We are now on our first site visit in southern Nepal: Chitwan, a 900 sq km protected forest area and former hunting reserve for Nepali and British aristocrats. It was in this very jungle that King George V and his son, Edward VIII, managed to slaughter 39 tigers and 18 rhinos during a blood-soaked safari in 1911. We arrived in Chitwan at sunset, after a six hour drive downhill on a sinuous busy road 160 km south of Kathmandu, driving on the left lane of a two-way half-paved dusty road, navigating against hordes of speeding motorcycles tweeting their horns, overloaded trucks and overflowing buses, a sea of people on foot and ambulant vendors, a myriad of retail stores and ads, oscillating figures of porters with huge bulks in their shoulders, bicycles and tricycles, Buddhist and Hindu road side shrines and pagodas, pujas and prayers, screeching loudspeakers, drowsy buffalos, sleepy dogs, and hyper-alert goats…
Our first field visit in Chitwan was to Shaktikhor, one of the study villages about one hour ride from the Rhino Residency (our base hotel). We travelled through the heavy fog of a cool, all-gray dim morning light, which surrounded everything in a magical cloud of dust, fog and mist. Our group was composed of myself, Laurence Kirmayer, and Consuelo Errázuriz , as well as John Morstad (our resident photographer), Bhogendra Sharma (our Nepali partner and host), RP (aka Ram Prsad, a Nepali psychologist), and three young research assistants. We walked through the maze of small farmers’ houses and stores, goats, playing children and curious early risers, slowly rolling towards the edge of the village to interview a couple of informants. Our pace was slow, stopping every few steps in amazement to watch, shoot a photograph, ask for directions and have small talk with intercepting children and local villagers, as we greeted everyone with our praying hands closed to our chest and our first word in Nepali: namaste! (literally: I greet the divine inside of you).
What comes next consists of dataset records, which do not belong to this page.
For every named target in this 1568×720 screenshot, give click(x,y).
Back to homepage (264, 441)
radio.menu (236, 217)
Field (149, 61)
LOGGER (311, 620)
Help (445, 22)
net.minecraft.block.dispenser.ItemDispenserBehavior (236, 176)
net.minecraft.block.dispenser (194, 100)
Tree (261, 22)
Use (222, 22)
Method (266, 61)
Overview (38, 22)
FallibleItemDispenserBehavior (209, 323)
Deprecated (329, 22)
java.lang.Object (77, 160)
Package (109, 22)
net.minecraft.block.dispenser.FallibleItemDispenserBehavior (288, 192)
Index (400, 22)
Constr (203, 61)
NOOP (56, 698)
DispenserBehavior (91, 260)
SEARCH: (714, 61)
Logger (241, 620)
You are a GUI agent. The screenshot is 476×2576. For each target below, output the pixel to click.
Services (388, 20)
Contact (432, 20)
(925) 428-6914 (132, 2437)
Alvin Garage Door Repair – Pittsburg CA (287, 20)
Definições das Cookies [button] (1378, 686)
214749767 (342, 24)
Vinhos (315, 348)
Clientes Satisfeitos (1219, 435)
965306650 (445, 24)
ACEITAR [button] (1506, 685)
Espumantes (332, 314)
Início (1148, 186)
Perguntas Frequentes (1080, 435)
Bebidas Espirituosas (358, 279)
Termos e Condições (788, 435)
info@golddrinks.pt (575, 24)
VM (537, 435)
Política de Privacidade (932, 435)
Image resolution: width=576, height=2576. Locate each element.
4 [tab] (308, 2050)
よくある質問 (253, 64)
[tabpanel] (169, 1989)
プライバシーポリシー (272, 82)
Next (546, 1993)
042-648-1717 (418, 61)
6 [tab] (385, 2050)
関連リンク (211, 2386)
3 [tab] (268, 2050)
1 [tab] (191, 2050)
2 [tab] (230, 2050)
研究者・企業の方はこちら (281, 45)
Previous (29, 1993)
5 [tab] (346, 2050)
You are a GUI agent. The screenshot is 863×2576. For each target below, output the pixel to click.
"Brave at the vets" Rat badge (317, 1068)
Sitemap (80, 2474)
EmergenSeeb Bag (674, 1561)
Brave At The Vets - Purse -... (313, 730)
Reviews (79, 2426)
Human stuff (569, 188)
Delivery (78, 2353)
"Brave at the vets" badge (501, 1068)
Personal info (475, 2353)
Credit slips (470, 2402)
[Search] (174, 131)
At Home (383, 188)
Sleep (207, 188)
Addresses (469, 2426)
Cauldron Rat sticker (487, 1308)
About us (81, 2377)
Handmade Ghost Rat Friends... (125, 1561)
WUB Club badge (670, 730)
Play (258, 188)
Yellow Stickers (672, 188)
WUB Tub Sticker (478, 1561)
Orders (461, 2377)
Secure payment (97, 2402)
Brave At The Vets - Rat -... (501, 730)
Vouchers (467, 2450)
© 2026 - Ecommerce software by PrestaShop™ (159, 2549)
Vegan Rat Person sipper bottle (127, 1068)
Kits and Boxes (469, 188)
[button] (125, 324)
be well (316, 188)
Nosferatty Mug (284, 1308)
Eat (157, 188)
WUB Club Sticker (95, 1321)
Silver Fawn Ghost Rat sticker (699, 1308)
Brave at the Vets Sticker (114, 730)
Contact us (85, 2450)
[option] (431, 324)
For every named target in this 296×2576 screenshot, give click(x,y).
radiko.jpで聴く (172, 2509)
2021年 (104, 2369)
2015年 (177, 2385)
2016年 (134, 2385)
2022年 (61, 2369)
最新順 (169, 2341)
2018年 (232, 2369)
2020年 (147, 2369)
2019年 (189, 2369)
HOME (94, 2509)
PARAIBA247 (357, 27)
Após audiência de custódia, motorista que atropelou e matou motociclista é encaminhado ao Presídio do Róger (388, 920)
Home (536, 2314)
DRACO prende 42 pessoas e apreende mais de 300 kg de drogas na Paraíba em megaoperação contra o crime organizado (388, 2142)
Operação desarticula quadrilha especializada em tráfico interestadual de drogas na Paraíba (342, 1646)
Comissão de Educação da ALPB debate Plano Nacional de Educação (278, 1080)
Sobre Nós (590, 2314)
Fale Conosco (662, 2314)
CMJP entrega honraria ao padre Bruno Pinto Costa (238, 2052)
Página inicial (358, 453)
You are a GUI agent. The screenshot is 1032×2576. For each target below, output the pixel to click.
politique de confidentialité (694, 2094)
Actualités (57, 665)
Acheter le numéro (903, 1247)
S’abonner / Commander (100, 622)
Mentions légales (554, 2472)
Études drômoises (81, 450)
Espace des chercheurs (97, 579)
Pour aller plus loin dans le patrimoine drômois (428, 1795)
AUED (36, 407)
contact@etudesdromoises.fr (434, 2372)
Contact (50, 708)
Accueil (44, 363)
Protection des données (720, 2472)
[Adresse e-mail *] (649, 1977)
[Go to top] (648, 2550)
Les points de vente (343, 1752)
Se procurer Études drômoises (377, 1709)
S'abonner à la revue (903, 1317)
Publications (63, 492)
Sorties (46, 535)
It was our first exposure to village life in Chitwan and we surely collected a few hundred photos thanks to John and Laurence who kept pointing and shooting their cameras as we walked through this memorable experience… our visit included open interviews, a healers’ therapeutic session, and lots of domestic scenes and animals.
The next morning, we took a longer stroll through the Tharu village and a site visit to the local health post before going back for lunch to Rhino Residency. After our first exposure to the exquisite Nepali cuisine, we discover momos: round steamed dumplings with variable and dubious fillings, which became our favourite dish and most celebrated second Nepali word: momo.
In late afternoon, we went for an elephant ride in a safari camp nearby which began at the United Elephant Booking Kiosk where we split the group between two elephants and climbed up the docking station. This was an exhilarating experience: Consuelo climbed first, followed by Duncan and Laurence, as the rest of the group climbed on top the second elephant. The view from the elephant’s top not only goes much further than your usual bipedal eyesight, but you certainly feel much safer, as rhinos, crocodiles, and other potentially dangerous creatures came across our path. It was two hours navigating on top of an elephant across the most beautiful silent jungle, intercepted by rhinos (including a female about to deliver a baby rhino), monkeys, deer, crocodiles and elegant birds, on a very different safari — almost a century after George and Edward’s infamous visit to this part of the world.